### What you need to do
A verbatim transcript of the data that follows, free of images, is the expected result.
○ ○ ○ ○ ○ ○ ○
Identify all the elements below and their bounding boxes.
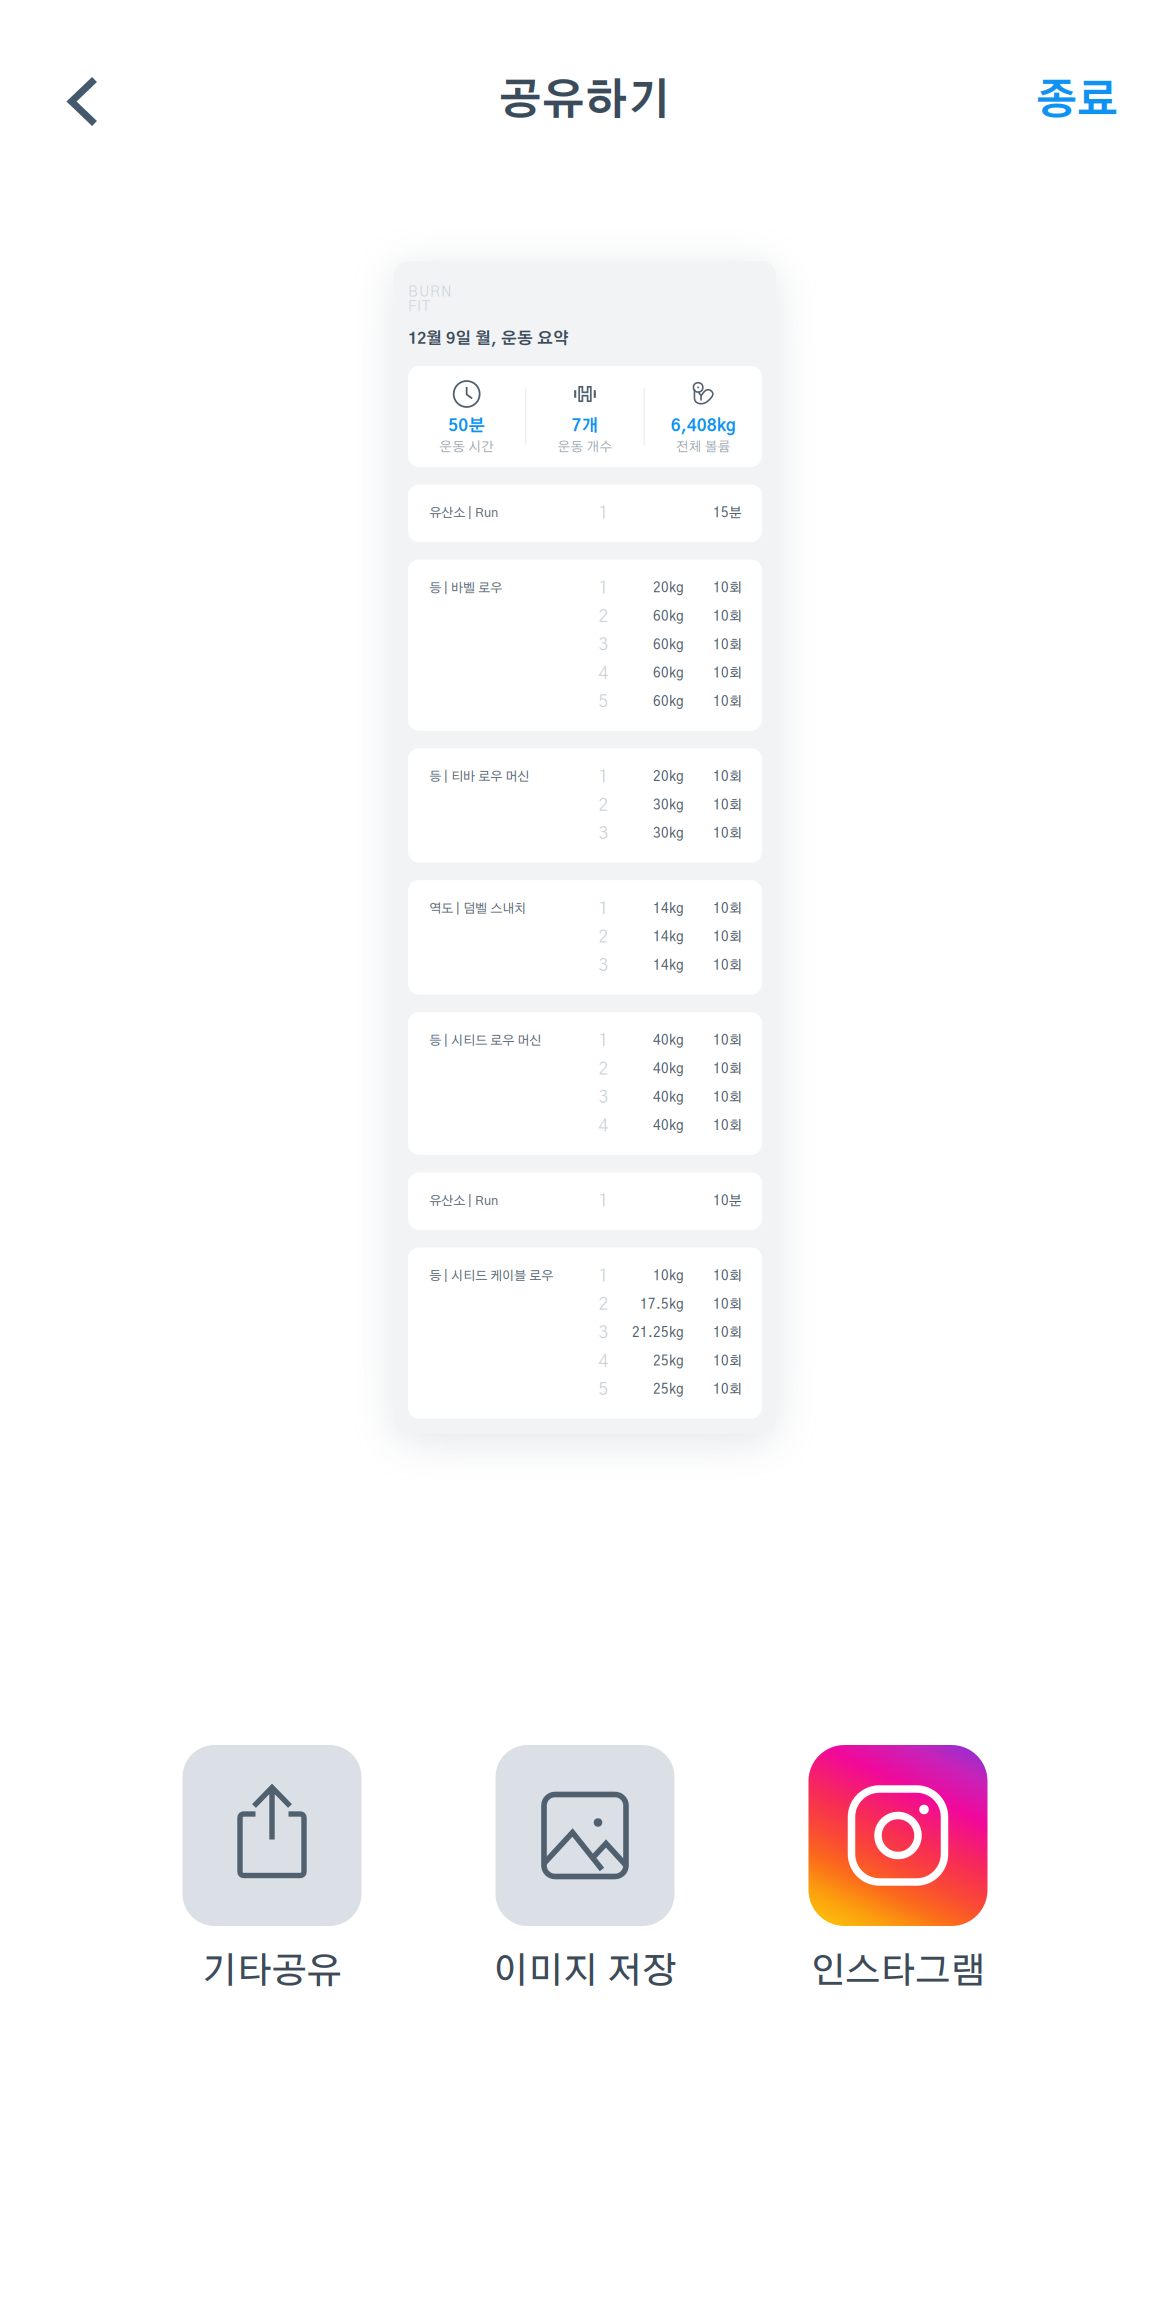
staticText: 등 | 시티드 케이블 로우 [429, 1270, 553, 1283]
staticText: 3 [598, 825, 608, 842]
staticText: 17.5kg [640, 1298, 684, 1311]
staticText: 10회 [713, 902, 742, 916]
staticText: 10회 [713, 667, 742, 680]
staticText: 7개 [572, 418, 598, 435]
staticText: 50분 [448, 418, 485, 435]
staticText: 2 [598, 797, 608, 814]
staticText: 60kg [653, 695, 684, 709]
staticText: 10회 [713, 1091, 742, 1104]
staticText: 25kg [653, 1355, 684, 1368]
staticText: 4 [598, 665, 608, 682]
staticText: 1 [598, 505, 608, 522]
staticText: 60kg [653, 610, 684, 623]
button[interactable]: 종료 [998, 46, 1118, 156]
staticText: 10회 [713, 959, 742, 972]
staticText: 10회 [713, 1119, 742, 1133]
staticText: 역도 | 덤벨 스내치 [429, 903, 526, 915]
button[interactable]: 인스타그램 [783, 1745, 1013, 1990]
staticText: 1 [598, 768, 608, 786]
staticText: 운동 시간 [439, 441, 494, 454]
staticText: 30kg [653, 799, 684, 812]
button[interactable]: Back [37, 46, 129, 156]
staticText: 40kg [653, 1091, 684, 1104]
staticText: 40kg [653, 1063, 684, 1076]
staticText: 3 [598, 636, 608, 654]
staticText: 20kg [653, 582, 684, 595]
staticText: 10회 [713, 1326, 742, 1340]
staticText: 12월 9일 월, 운동 요약 [408, 331, 569, 347]
staticText: 1 [598, 900, 608, 918]
staticText: 40kg [653, 1119, 684, 1133]
staticText: 10회 [713, 610, 742, 623]
staticText: 30kg [653, 827, 684, 840]
staticText: 종료 [1036, 81, 1118, 122]
staticText: 2 [598, 608, 608, 625]
staticText: 2 [598, 929, 608, 946]
staticText: 10회 [713, 638, 742, 652]
staticText: 4 [598, 1117, 608, 1135]
staticText: 10회 [713, 695, 742, 709]
staticText: 1 [598, 580, 608, 597]
staticText: 10회 [713, 770, 742, 784]
staticText: 14kg [653, 931, 684, 944]
staticText: 14kg [653, 902, 684, 916]
staticText: 1 [598, 1032, 608, 1050]
staticText: 21.25kg [632, 1326, 684, 1340]
staticText: 2 [598, 1296, 608, 1313]
staticText: 10회 [713, 931, 742, 944]
staticText: 기타공유 [202, 1954, 342, 1990]
staticText: 1 [598, 1268, 608, 1285]
staticText: 14kg [653, 959, 684, 972]
staticText: 공유하기 [499, 80, 671, 123]
staticText: 등 | 시티드 로우 머신 [429, 1035, 541, 1047]
staticText: 10회 [713, 1270, 742, 1283]
staticText: 10분 [713, 1194, 742, 1208]
staticText: 2 [598, 1061, 608, 1078]
staticText: 운동 개수 [558, 441, 612, 454]
staticText: 60kg [653, 667, 684, 680]
staticText: 등 | 바벨 로우 [429, 582, 502, 595]
staticText: 5 [598, 1381, 608, 1398]
staticText: 3 [598, 1089, 608, 1106]
staticText: 유산소 | Run [429, 1195, 498, 1208]
staticText: 10회 [713, 1383, 742, 1396]
staticText: 10회 [713, 1034, 742, 1048]
staticText: 3 [598, 1324, 608, 1342]
staticText: 10회 [713, 799, 742, 812]
staticText: 등 | 티바 로우 머신 [429, 771, 529, 784]
staticText: 10회 [713, 827, 742, 840]
staticText: 전체 볼륨 [676, 441, 731, 454]
staticText: 40kg [653, 1034, 684, 1048]
staticText: 유산소 | Run [429, 507, 498, 520]
button[interactable]: 기타공유 [157, 1745, 387, 1990]
staticText: 10kg [653, 1270, 684, 1283]
staticText: 15분 [713, 507, 742, 520]
staticText: BURN FIT [408, 285, 452, 314]
staticText: 1 [598, 1192, 608, 1210]
staticText: 3 [598, 957, 608, 974]
staticText: 10회 [713, 1063, 742, 1076]
staticText: 10회 [713, 1355, 742, 1368]
staticText: 이미지 저장 [493, 1954, 677, 1990]
staticText: 20kg [653, 770, 684, 784]
staticText: 인스타그램 [810, 1954, 986, 1990]
button[interactable]: 이미지 저장 [470, 1745, 700, 1990]
staticText: 10회 [713, 1298, 742, 1311]
staticText: 25kg [653, 1383, 684, 1396]
staticText: 60kg [653, 638, 684, 652]
staticText: 5 [598, 693, 608, 711]
staticText: 4 [598, 1353, 608, 1370]
staticText: 10회 [713, 582, 742, 595]
staticText: 6,408kg [671, 418, 736, 435]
○ ○ ○ ○ ○ ○ ○
### Written answer
Identify all the elements below and their bounding boxes.
staticText: 등 | 시티드 케이블 로우 [429, 1270, 553, 1283]
staticText: 3 [598, 825, 608, 842]
staticText: 17.5kg [640, 1298, 684, 1311]
staticText: 10회 [713, 902, 742, 916]
staticText: 10회 [713, 667, 742, 680]
staticText: 7개 [572, 418, 598, 435]
staticText: 50분 [448, 418, 485, 435]
staticText: 2 [598, 797, 608, 814]
staticText: 60kg [653, 695, 684, 709]
staticText: 10회 [713, 1091, 742, 1104]
staticText: 25kg [653, 1355, 684, 1368]
staticText: 4 [598, 665, 608, 682]
staticText: 1 [598, 505, 608, 522]
staticText: 60kg [653, 610, 684, 623]
button[interactable]: 종료 [998, 46, 1118, 156]
staticText: 10회 [713, 959, 742, 972]
staticText: 10회 [713, 1119, 742, 1133]
staticText: 역도 | 덤벨 스내치 [429, 903, 526, 915]
button[interactable]: 인스타그램 [783, 1745, 1013, 1990]
staticText: 1 [598, 768, 608, 786]
staticText: 운동 시간 [439, 441, 494, 454]
staticText: 30kg [653, 799, 684, 812]
button[interactable]: Back [37, 46, 129, 156]
staticText: 40kg [653, 1091, 684, 1104]
staticText: 40kg [653, 1063, 684, 1076]
staticText: 3 [598, 636, 608, 654]
staticText: 20kg [653, 582, 684, 595]
staticText: 10회 [713, 1326, 742, 1340]
staticText: 12월 9일 월, 운동 요약 [408, 331, 569, 347]
staticText: 1 [598, 900, 608, 918]
staticText: 40kg [653, 1119, 684, 1133]
staticText: 10회 [713, 610, 742, 623]
staticText: 30kg [653, 827, 684, 840]
staticText: 종료 [1036, 81, 1118, 122]
staticText: 2 [598, 608, 608, 625]
staticText: 2 [598, 929, 608, 946]
staticText: 10회 [713, 638, 742, 652]
staticText: 4 [598, 1117, 608, 1135]
staticText: 10회 [713, 695, 742, 709]
staticText: 1 [598, 580, 608, 597]
staticText: 10회 [713, 770, 742, 784]
staticText: 14kg [653, 931, 684, 944]
staticText: 14kg [653, 902, 684, 916]
staticText: 1 [598, 1032, 608, 1050]
staticText: 21.25kg [632, 1326, 684, 1340]
staticText: 2 [598, 1296, 608, 1313]
staticText: 10회 [713, 931, 742, 944]
staticText: 기타공유 [202, 1954, 342, 1990]
staticText: 1 [598, 1268, 608, 1285]
staticText: 14kg [653, 959, 684, 972]
staticText: 공유하기 [499, 80, 671, 123]
staticText: 등 | 시티드 로우 머신 [429, 1035, 541, 1047]
staticText: 10회 [713, 1270, 742, 1283]
staticText: 10분 [713, 1194, 742, 1208]
staticText: 2 [598, 1061, 608, 1078]
staticText: 운동 개수 [558, 441, 612, 454]
staticText: 60kg [653, 667, 684, 680]
staticText: 등 | 바벨 로우 [429, 582, 502, 595]
staticText: 5 [598, 1381, 608, 1398]
staticText: 3 [598, 1089, 608, 1106]
staticText: 유산소 | Run [429, 1195, 498, 1208]
staticText: 10회 [713, 1383, 742, 1396]
staticText: 10회 [713, 1034, 742, 1048]
staticText: 3 [598, 1324, 608, 1342]
staticText: 10회 [713, 799, 742, 812]
staticText: 등 | 티바 로우 머신 [429, 771, 529, 784]
staticText: 10회 [713, 827, 742, 840]
staticText: 전체 볼륨 [676, 441, 731, 454]
staticText: 40kg [653, 1034, 684, 1048]
staticText: 유산소 | Run [429, 507, 498, 520]
button[interactable]: 기타공유 [157, 1745, 387, 1990]
staticText: 10kg [653, 1270, 684, 1283]
staticText: 15분 [713, 507, 742, 520]
staticText: BURN FIT [408, 285, 452, 314]
staticText: 1 [598, 1192, 608, 1210]
staticText: 3 [598, 957, 608, 974]
staticText: 10회 [713, 1063, 742, 1076]
staticText: 10회 [713, 1355, 742, 1368]
staticText: 이미지 저장 [493, 1954, 677, 1990]
staticText: 20kg [653, 770, 684, 784]
staticText: 인스타그램 [810, 1954, 986, 1990]
button[interactable]: 이미지 저장 [470, 1745, 700, 1990]
staticText: 10회 [713, 1298, 742, 1311]
staticText: 25kg [653, 1383, 684, 1396]
staticText: 60kg [653, 638, 684, 652]
staticText: 5 [598, 693, 608, 711]
staticText: 4 [598, 1353, 608, 1370]
staticText: 10회 [713, 582, 742, 595]
staticText: 6,408kg [671, 418, 736, 435]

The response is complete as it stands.